Management Implications
Our analyses will provide managers with an understanding of the main drivers of gene flow and a spatial data set that can be used to prioritize conservation and management actions. More specifically, areas of high gene flow may be good targets for protection, while areas of low gene flow may be good for management actions. These data could be used to support multiple sage-grouse conservation strategies and frameworks.

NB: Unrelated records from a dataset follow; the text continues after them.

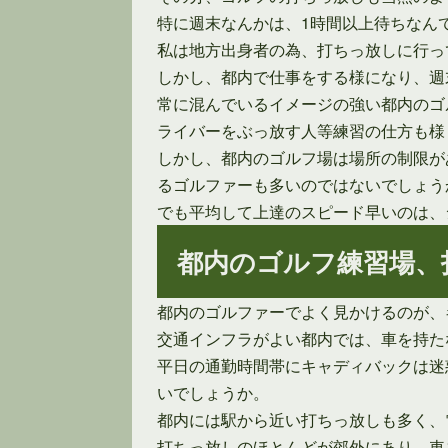
特に週末なんかは、1時間以上待ちなん
私は地方出身者の為、打ちっ放しに行っ
しかし、都内で仕事をする様になり、週
常に混んでいるイメージの強い都内のゴ
ライバーをぶっ放す人等練習の仕方も様
しかし、都内のゴルフ場は場所の制限が
るゴルファーも多いのではないでしょう
でも平均して上達のスピード早いのは、
都内のゴルフ練習場、
都内のゴルファーでよく見かけるのが、
交通インフラがよい都内では、車を持た
平日の通勤時間帯にキャディバックは迷
いでしょうか。
都内には駅から近い打ちっ放しも多く、
打ちっ放しのほとんどが郊外にあり、車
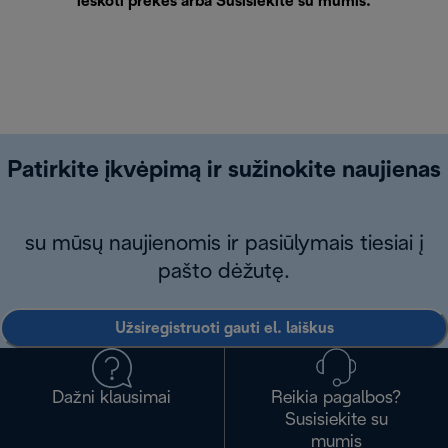
ieškoti prekės arba
Susisiekite su mumis
.
Patirkite įkvėpimą ir sužinokite naujienas
su mūsų naujienomis ir pasiūlymais tiesiai į
pašto dėžutę.
Užsiregistruoti gauti el. laiškus
Dažni klausimai
Reikia pagalbos?
Susisiekite su
mumis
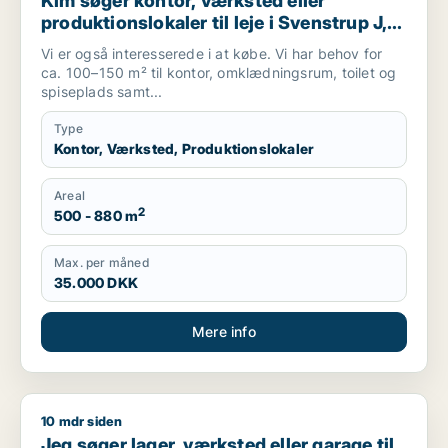
Kim søger kontor, værksted eller
produktionslokaler til leje i Svenstrup J,
Nibe eller Gistrup m.fl.
Vi er også interesserede i at købe. Vi har behov for
ca. 100–150 m² til kontor, omklædningsrum, toilet og
spiseplads samt...
Type
Kontor, Værksted, Produktionslokaler
Areal
2
500 - 880 m
Max. per måned
35.000 DKK
Mere info
10 mdr siden
Jeg søger lager, værksted eller garage til salg i Region Nord
Jeg søger lager, værksted eller garage til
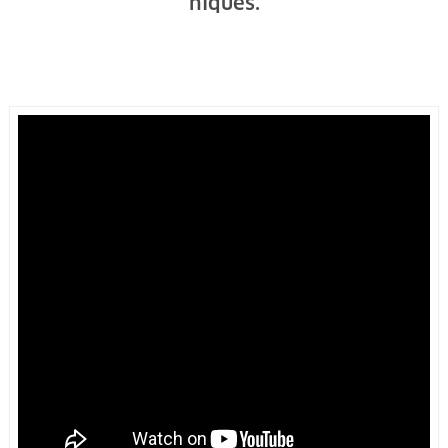
niques.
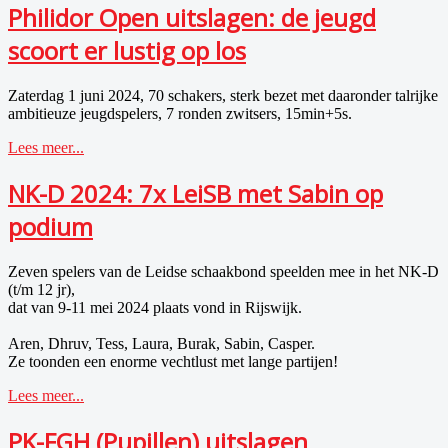
Philidor Open uitslagen: de jeugd
scoort er lustig op los
Zaterdag 1 juni 2024, 70 schakers, sterk bezet met daaronder talrijke
ambitieuze jeugdspelers, 7 ronden zwitsers, 15min+5s.
Lees meer...
NK-D 2024: 7x LeiSB met Sabin op
podium
Zeven spelers van de Leidse schaakbond speelden mee in het NK-D
(t/m 12 jr),
dat van 9-11 mei 2024 plaats vond in Rijswijk.
Aren, Dhruv, Tess, Laura, Burak, Sabin, Casper.
Ze toonden een enorme vechtlust met lange partijen!
Lees meer...
PK-FGH (Pupillen) uitslagen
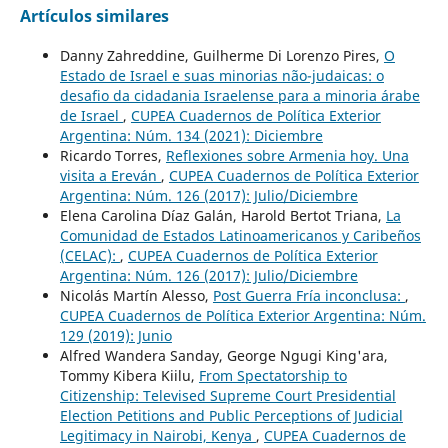
Artículos similares
Danny Zahreddine, Guilherme Di Lorenzo Pires,
O
Estado de Israel e suas minorias não-judaicas: o
desafio da cidadania Israelense para a minoria árabe
de Israel
,
CUPEA Cuadernos de Política Exterior
Argentina: Núm. 134 (2021): Diciembre
Ricardo Torres,
Reflexiones sobre Armenia hoy. Una
visita a Ereván
,
CUPEA Cuadernos de Política Exterior
Argentina: Núm. 126 (2017): Julio/Diciembre
Elena Carolina Díaz Galán, Harold Bertot Triana,
La
Comunidad de Estados Latinoamericanos y Caribeños
(CELAC):
,
CUPEA Cuadernos de Política Exterior
Argentina: Núm. 126 (2017): Julio/Diciembre
Nicolás Martín Alesso,
Post Guerra Fría inconclusa:
,
CUPEA Cuadernos de Política Exterior Argentina: Núm.
129 (2019): Junio
Alfred Wandera Sanday, George Ngugi King'ara,
Tommy Kibera Kiilu,
From Spectatorship to
Citizenship: Televised Supreme Court Presidential
Election Petitions and Public Perceptions of Judicial
Legitimacy in Nairobi, Kenya
,
CUPEA Cuadernos de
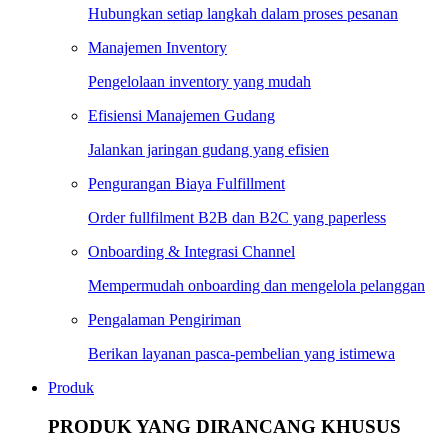
Hubungkan setiap langkah dalam proses pesanan
Manajemen Inventory
Pengelolaan inventory yang mudah
Efisiensi Manajemen Gudang
Jalankan jaringan gudang yang efisien
Pengurangan Biaya Fulfillment
Order fullfilment B2B dan B2C yang paperless
Onboarding & Integrasi Channel
Mempermudah onboarding dan mengelola pelanggan
Pengalaman Pengiriman
Berikan layanan pasca-pembelian yang istimewa
Produk
PRODUK YANG DIRANCANG KHUSUS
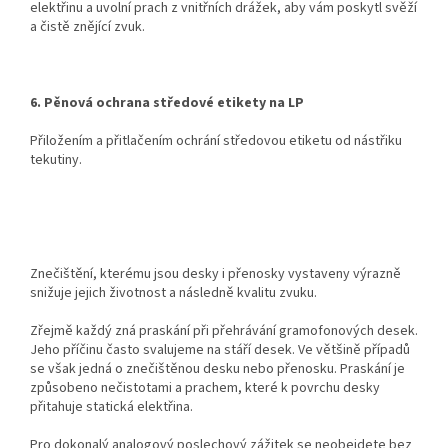
elektřinu a uvolní prach z vnitřních drážek, aby vám poskytl svěží
a čistě znějící zvuk.
6. Pěnová ochrana středové etikety na LP
Přiložením a přitlačením ochrání středovou etiketu od nástřiku
tekutiny.
Znečištění, kterému jsou desky i přenosky vystaveny výrazně
snižuje jejich životnost a následně kvalitu zvuku.
Zřejmě každý zná praskání při přehrávání gramofonových desek.
Jeho příčinu často svalujeme na stáří desek. Ve většině případů
se však jedná o znečištěnou desku nebo přenosku. Praskání je
způsobeno nečistotami a prachem, které k povrchu desky
přitahuje statická elektřina.
Pro dokonalý analogový poslechový zážitek se neobejdete bez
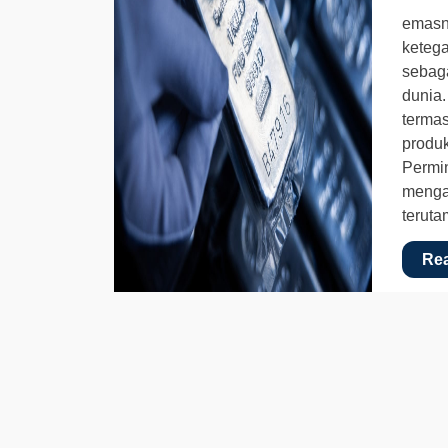
emasn
ketega
sebag
dunia.
termas
produk
Permin
mengal
teruta
Re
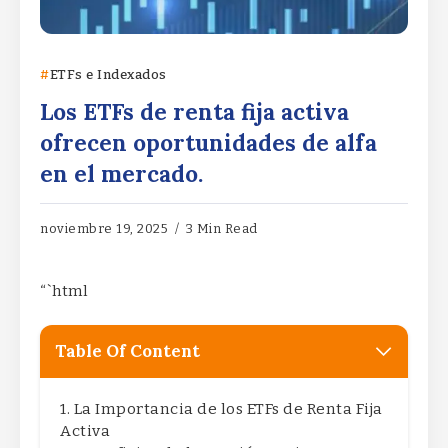
ETFs e Indexados
Los ETFs de renta fija activa
ofrecen oportunidades de alfa
en el mercado.
noviembre 19, 2025
3 Min Read
“`html
Table Of Content
La Importancia de los ETFs de Renta Fija
Activa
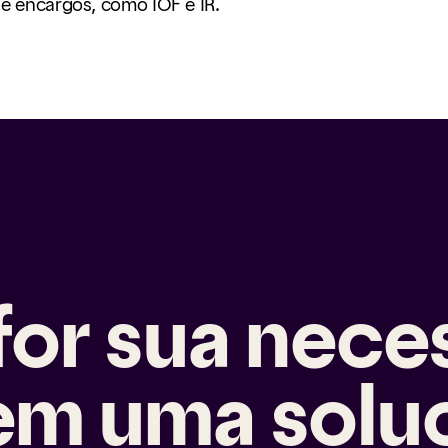
 e encargos, como IOF e IR.
 for sua nece
em uma solu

For example, these data could inform where management actions to ‘Defend and Grow the Core’ within the Sagebrush Conservation Design could also provide benefits for gene flow (Doherty and others 2022) or incorporated into the Genetic Warning System (Zimmerman and others 2023), potentially providing mechanistic explanations for genetic watches and warnings. The predicted gene flow surface also lends itself to simulating the predicted effect of landscape alterations mimicking management actions (refer to Zimmerman and others 2022). If conifer removal or sagebrush restoration are proposed actions, spatial variables can be altered to reflect suggested changes and incorporated into the modeled gene flow surface and subsequently used to predict the resulting change in gene flow.